You are viewing a plain text version of this content. The canonical link for it is here.

Posted to user@spark.apache.org by gtinside <gt...@gmail.com> on 2014/09/22 22:02:29 UTC

Spark SQL CLI

Hi ,

I have been using spark shell to execute all SQLs. I am connecting to
Cassandra , converting the data in JSON and then running queries on it,  I
am using HiveContext (and not SQLContext) because of "explode "
functionality in it. 

I want to see how can I use Spark SQL CLI for directly running the queries
on saved table.
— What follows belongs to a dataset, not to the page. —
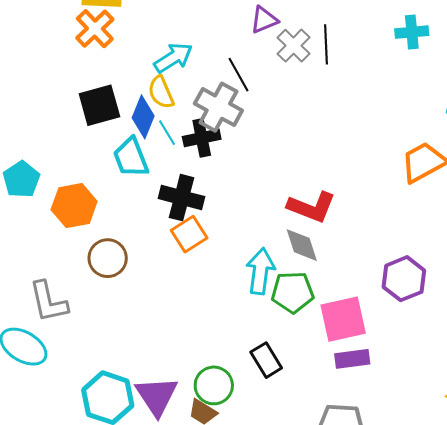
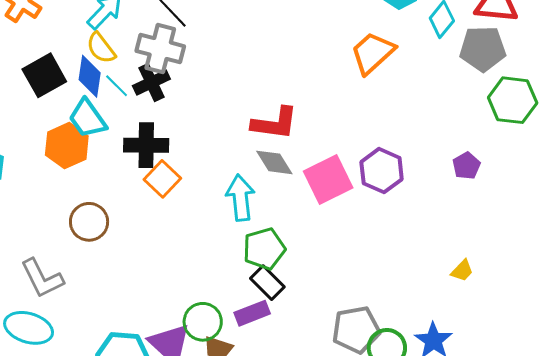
orange hexagon: (74, 206) -> (67, 146), moved
green pentagon: (293, 292) -> (264, 249), moved
pink square: (343, 319) -> (328, 180), moved
purple rectangle: (352, 359) -> (252, 313), moved
green circle: (214, 385) -> (203, 322), moved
I see metastore and metastore_db getting created in the
spark bin directory (my hive context is LocalHiveContext). I tried executing
queries in spark-sql cli after putting in a hive-site.xml with metastore and
metastore db directory same as the one in spark bin,  but it doesn't seem to
be working. I am getting "org.apache.hadoop.hive.ql.metadata.HiveException:
Unable to fetch table test_tbl". 

Is this possible ? 

Regards,
Gaurav



--
View this message in context: http://apache-spark-user-list.1001560.n3.nabble.com/Spark-SQL-CLI-tp14840.html
Sent from the Apache Spark User List mailing list archive at Nabble.com.

---------------------------------------------------------------------
To unsubscribe, e-mail: user-unsubscribe@spark.apache.org
For additional commands, e-mail: user-help@spark.apache.org

Re: Spark SQL CLI

Posted by Gaurav Tiwari <gt...@gmail.com>.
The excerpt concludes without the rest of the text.